Tuesday, September 27, 2016

We Need Hand Registration!

If you were a kid growing up in the Sixties (or maybe any era), there were always playground myths. One of the ones I remember was that if you had a Black Belt in Karate you were required to register your hands with the police. I think earlier generations may have had something similar about champion boxers.

Of course this was just a myth based partly on the unknown. Karate was considered strange and foreign and imbued with super-human effectiveness. You didn't have karate as an Olympic sport then and you certainly didn't have dojos on every corner training little kids in the martial arts so as to teach them self-discipline.

I bring this up because I saw an article by AWR Hawkins on the just released 2015 FBI Uniform Crime Reports.
According to the FBI, approximately 252 people were killed with rifles in 2015. Nearly twice that figure–approximately 595–were killed with “hands, fists, or feet, etc.”

These numbers are not unprecedented.
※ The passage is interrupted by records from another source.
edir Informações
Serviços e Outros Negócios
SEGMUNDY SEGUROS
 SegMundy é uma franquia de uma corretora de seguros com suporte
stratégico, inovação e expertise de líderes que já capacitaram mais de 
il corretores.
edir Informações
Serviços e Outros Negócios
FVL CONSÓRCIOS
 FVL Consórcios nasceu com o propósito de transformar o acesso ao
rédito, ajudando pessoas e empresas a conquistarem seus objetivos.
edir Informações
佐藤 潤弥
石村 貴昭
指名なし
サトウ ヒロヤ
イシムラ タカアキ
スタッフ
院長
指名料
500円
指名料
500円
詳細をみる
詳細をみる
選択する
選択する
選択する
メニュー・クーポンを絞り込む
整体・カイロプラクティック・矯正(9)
Breitbart News reported that the FBI’s 2014 Uniform Crime Report showed the number of people killed with a rifle that year was approximately 251. Over twice that figure–approximately 670–were killed by being beaten to death with “hands, fists, or feet, etc.”
Looking at the individual states, you see places like New York, California, Massachusetts, and Maryland which highly regulate "assault weapons" with ratios as high as 20:1 of deaths by hands or feet when compared to deaths where a rifle was used. I suppose the gun prohibitionists would make the argument that you see such high ratios because of how these states regulate these "killing machines".
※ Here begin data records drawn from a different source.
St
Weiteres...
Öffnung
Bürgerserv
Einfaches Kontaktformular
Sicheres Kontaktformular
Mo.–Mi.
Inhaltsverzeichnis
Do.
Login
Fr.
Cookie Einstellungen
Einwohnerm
This argument fails when  you see that virtually unregulated shotguns are used just as often as the murder weapon of choice as a rifle in those states. It has similarly high ratios when compared to deaths by hands and feet.
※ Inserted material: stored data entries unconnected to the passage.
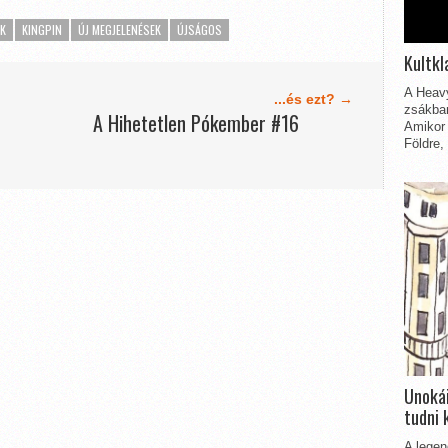
K
KINGPIN
ÚJ MEGJELENÉSEK
ÚJSÁGOS
Kultkl
A Heavy
...és ezt? →
zsákbam
A Hihetetlen Pókember #16
Amikor 
Földre,
Unokái
tudni 
A legen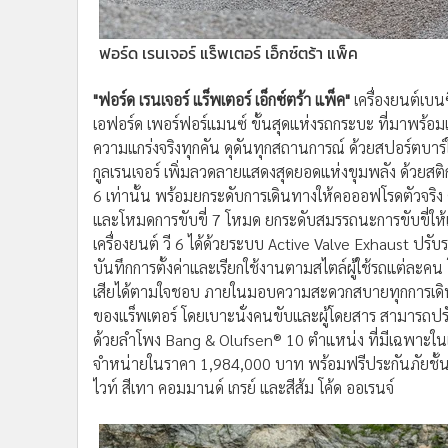
ฟอร์ด เรนเจอร์ แร็พเตอร์ เอ็กซ์ตร้า แพ็ค
"ฟอร์ด เรนเจอร์ แร็พเตอร์ เอ็กซ์ตร้า แพ็ค"
เครื่องยนต์เบน
เอฟอร์ด เพอร์ฟอร์แมนซ์ ขั้นสุดแห่งรถกระบะ ที่มาพร้อม
ความแกร่งจริงทุกคัน ดุดันทุกสถานการณ์ ด้วยสปอร์ตบาร
กูลเรนเจอร์ เพิ่มลวดลายแสดงสุดยอดแห่งขุมพลัง ด้วยสติก
6 เท่านั้น พร้อมยกระดับการเดินทางให้คอออฟโรดตัวจริง 
และโหมดการขับขี่ 7 โหมด ยกระดับสมรรถนะการขับขี่ให
เครื่องยนต์ วี 6 ได้ด้วยระบบ Active Valve Exhaust ปร
บันทึกการตั้งค่าและเรียกใช้งานตามสไตล์ผู้ใช้รถแต่
เสียได้ตามใจชอบ ภายในมอบความสะดวกสบายทุกการเดินท
ของแร็พเตอร์ โดยเบาะนั่งคนขับและผู้โดยสาร สามารถป
ด้วยลำโพง Bang & Olufsen® 10 ตำแหน่ง ที่มีเฉพาะในเรนเจ
จำหน่ายในราคา 1,984,000 บาท พร้อมฟรีประกันภัยชั้นหนึ่
ไวท์ สีเทา คอมมานด์ เกรย์ และสีส้ม โค้ด ออเรนจ์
A quick glace at the state by state murder statistics tells me two things. First, the total number murdered in a state is highly dependent on the population of the state. Second, there are going to be states like Louisiana which are just outliers. They have a murder rate that is much greater proportionately than many other states. I don't know Louisiana law but I'm thinking that great Southern rationale of  "he needed killing" might be a valid defense to the charge of murder there.


  1. So, 595 is "nearly twice" 252? Things have changed since I went to school.

    1. I think AWR Hawkins has his degree in history and not mathematics.

  2. I haven't had a chance to peruse it in depth yet...

  3. Just tossing this out there: Would Louisiana being an outlier have anything to do with its (particularly in New Orleans) heavy out-of-state tourism, often paired with heavy alcohol consumption (think: Spring Break, Mardi Gras, etc.), potentially bringing violence from other states?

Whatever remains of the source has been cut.